Forty Years Later, Turing Prize Winners Devoted to Digital Privacy and Nuclear Activism

Whitfield Diffie and Martin Hellman remain dedicated to sticky issues at the intersection of technology and society

3 min read
Forty Years Later, Turing Prize Winners Devoted to Digital Privacy and Nuclear Activism
Stanford's Martin Hellman, left, and Whitfield Diffie, shown in 1977, were awarded the 2015 A.M. Turing Award this week.
Photo: Chuck Painter/Stanford News Service

Martin Hellman was one of two computer scientists who won the prestigious Turing Award this week for pioneering work in encryption and digital security published nearly 40 years ago. But Hellman’s priorities have little to do with cryptography these days. Instead, he spends the bulk of his time warning the public of society’s potential nuclear demise.

The Association for Computing Machinery announced the winners of the 2015 Turing Award—affectionately known as the Nobel Prize of computing—on Tuesday at the annual RSA conference in San Francisco. The $1 million cash prize will be split between Hellman and Whitfield Diffie, who worked closely with Hellman to develop public key cryptography at Stanford in 1976. 

Coincidentally, the inventors were recognized on the same day that Apple and the FBI appeared before the U.S. Congress to argue the bounds of government intrusion into personal privacy—a conundrum made possible by public key cryptography.

Their award-winning invention is a two-part encryption key. A user encrypts a message with a public key (a very large number), and shares the private key required to decode it with the message’s recipient. The public encryption key permits anyone to encrypt an e-mail or transaction, but only the recipient holds the key to translate it.

Today, public key encryption is embedded into internet browsers through algorithms and protects more than $4 trillion in global financial transactions each day. “You really have to go to a lot of work not to use cryptography in your communications,” Diffie says.

For their contributions, ACM awarded Hellman, 70, and Diffie, 71, the crowning achievement in the field. But these days, neither man has much time to devote to cryptography thanks to a flurry of other commitments.

Hellman, who still lives near Stanford, spends only about 15 percent of his time on cryptography and related research. He devotes the remainder to urging his fellow citizens to join him in trying to avert nuclear world war.

In fact, he will spend a good chunk of his prize money promoting a book co-written with his wife, Dorothie, that instructs readers on how to achieve personal harmony in relationships and marriages while also working toward global peace. Hellman says his own marriage was “in trouble” in the 1980s when he and Dorothie first attended a spiritual meeting about environmental stewardship and became passionate about avoiding nuclear destruction. He says working together toward a common goal saved their marriage.
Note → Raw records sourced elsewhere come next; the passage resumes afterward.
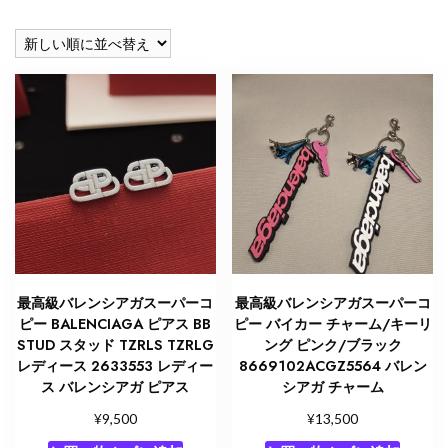
し
い
順
最高級バレンシアガスーパーコ
最高級バレンシアガスーパーコ
ピー BALENCIAGA ピアス BB
ピー バイカー チャーム/キーリ
STUD スタッド TZRLS TZRLG
ング ピンク/ブラック
レディース 2633553 レディー
8669102ACGZ5564 バレン
ス バレンシアガ ピアス
シアガ チャーム
¥
¥
9,500
13,500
In 2008, Hellman published an original risk analysis applying methods commonly used to assess the chances of a meltdown at nuclear reactors to calculate the likelihood of a nuclear war spurred by an event modeled off the 1969 Cuban Missile Crisis. He found the odds to be between 2 chances in 10,000 per year to 5 in 1,000 per year—which he says is higher than what many people and politicians would assume.

“Almost no one's interested in nuclear weapons even though they should be,” he says. “It's like it's a problem of the past.” Last August, Hellman was among 29 scientists who signed a letter to U.S. President Barack Obama in support of the Iran deal.

Though they no longer work closely together, Hellman still runs into Diffie from time to time when the two attend meetings at Stanford’s Center for International Security and Cooperation. Diffie remains a champion for personal security and protection, urging thoughtful public discussion during a period that he says represents a critical juncture for the future of privacy.

While some privacy advocates fight against companies that mine databases and shopping receipts to construct detailed customer profiles, Diffie is more concerned about political abuse and prying government eyes. I don't see how you can have a free society without enough communications privacy to discuss politics with our friends without the government knowing about it,” he says.

Diffie is still drawn to cryptodesign and cryptomathemetics but spends most of his time helping a half dozen startups working on digital security issues. Among them is Chicago-based Wickr, which has created its own encryption technology. He also still lives near Stanford, and visits the same café each morning for breakfast.

Both Hellman and Diffie say one of the biggest perks of receiving the Turing Award is that it will raise the profiles of the causes they care most about. Hellman in particular says the original doubts that others had about his cryptography work still helps him put new challenges in perspective.

“It was very wise to do something so foolish, in hindsight,” he says.

This story was corrected on 4 March.